Page images and extracted text
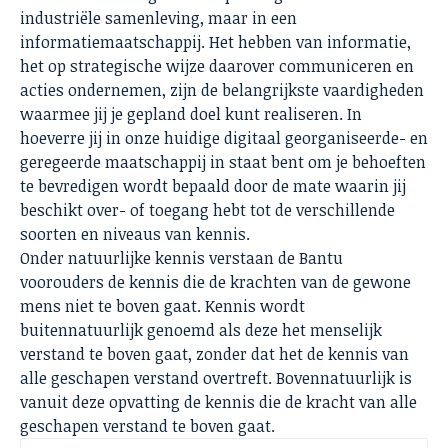
industriële samenleving, maar in een
informatiemaatschappij. Het hebben van informatie,
het op strategische wijze daarover communiceren en
acties ondernemen, zijn de belangrijkste vaardigheden
waarmee jij je gepland doel kunt realiseren. In
hoeverre jij in onze huidige digitaal georganiseerde- en
geregeerde maatschappij in staat bent om je behoeften
te bevredigen wordt bepaald door de mate waarin jij
beschikt over- of toegang hebt tot de verschillende
soorten en niveaus van kennis.
Onder natuurlijke kennis verstaan de Bantu
voorouders de kennis die de krachten van de gewone
mens niet te boven gaat. Kennis wordt
buitennatuurlijk genoemd als deze het menselijk
verstand te boven gaat, zonder dat het de kennis van
alle geschapen verstand overtreft. Bovennatuurlijk is
vanuit deze opvatting de kennis die de kracht van alle
geschapen verstand te boven gaat.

__Aim of the exercise__
If the string "gaat" appears in a line of the entries, report the line.

__Written solution__
mens niet te boven gaat. Kennis wordt
verstand te boven gaat, zonder dat het de kennis van
geschapen verstand te boven gaat.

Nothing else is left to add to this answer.